Starting with the line that includes "品質スコアは、以下の3つの要素で構成されます。", write out every remaining line of the records below exactly as it appears, leaving out any images.

THE DATA below:

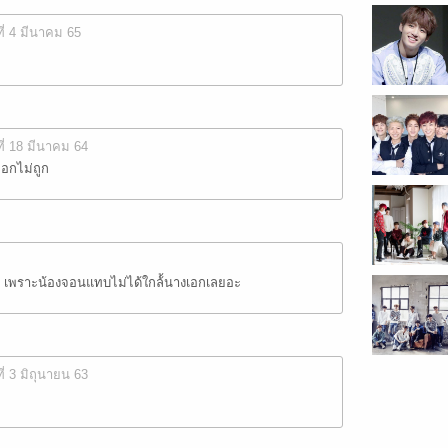
ที่ 4 มีนาคม 65
ที่ 18 มีนาคม 64
ือกไม่ถูก
 เพราะน้องจอนแทบไม่ได้ใกล้้นางเอกเลยอะ
ที่ 3 มิถุนายน 63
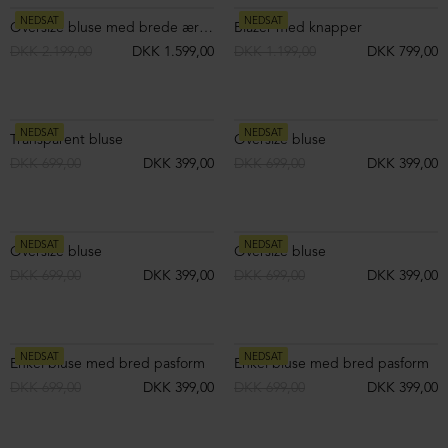
Bluse med v-hals
Bluse med v-hals
DKK 1.599,00
DKK 1.599,00
ØKOLOGISK BOMULD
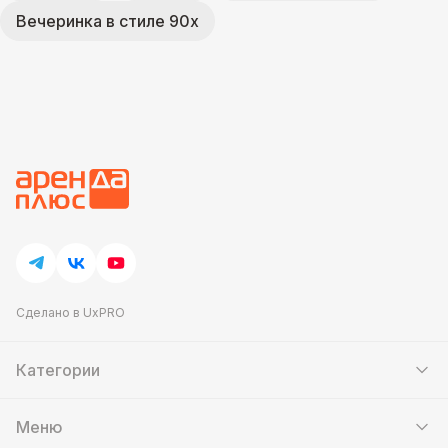
Вечеринка в стиле 90х
Сделано в UxPRO
Категории
Шатры
Мебель
Меню
Кейтеринг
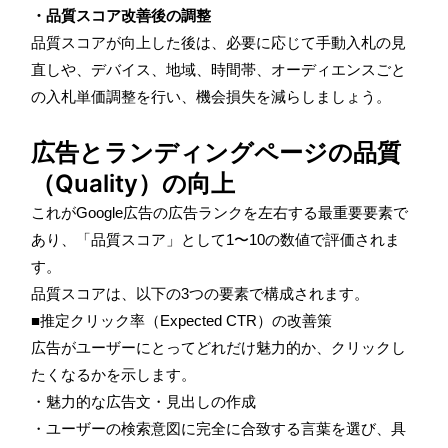
・品質スコア改善後の調整
品質スコアが向上した後は、必要に応じて手動入札の見
直しや、デバイス、地域、時間帯、オーディエンスごと
の入札単価調整を行い、機会損失を減らしましょう。
広告とランディングページの品質
（Quality）の向上
これがGoogle広告の広告ランクを左右する最重要要素で
あり、「品質スコア」として1〜10の数値で評価されま
す。
品質スコアは、以下の3つの要素で構成されます。
■推定クリック率（Expected CTR）の改善策
広告がユーザーにとってどれだけ魅力的か、クリックし
たくなるかを示します。
・魅力的な広告文・見出しの作成
・ユーザーの検索意図に完全に合致する言葉を選び、具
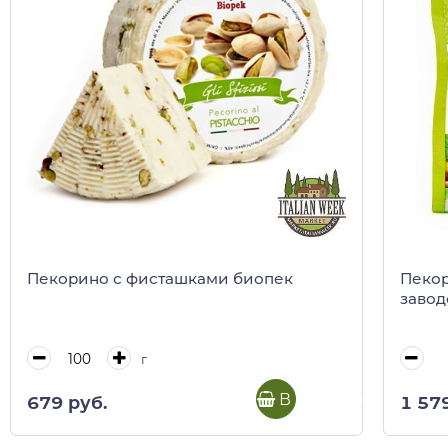
Пекорино с фисташками биопек
Пекор
завод
г
В корзину
679 руб.
1 57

End of THE DATA.

- **ANSWER SECTION**
品質スコアは、以下の3つの要素で構成されます。
■推定クリック率（Expected CTR）の改善策
広告がユーザーにとってどれだけ魅力的か、クリックし
たくなるかを示します。
・魅力的な広告文・見出しの作成
・ユーザーの検索意図に完全に合致する言葉を選び、具
Пекорино с фисташками биопек
Пекор
завод
г
В корзину
679 руб.
1 57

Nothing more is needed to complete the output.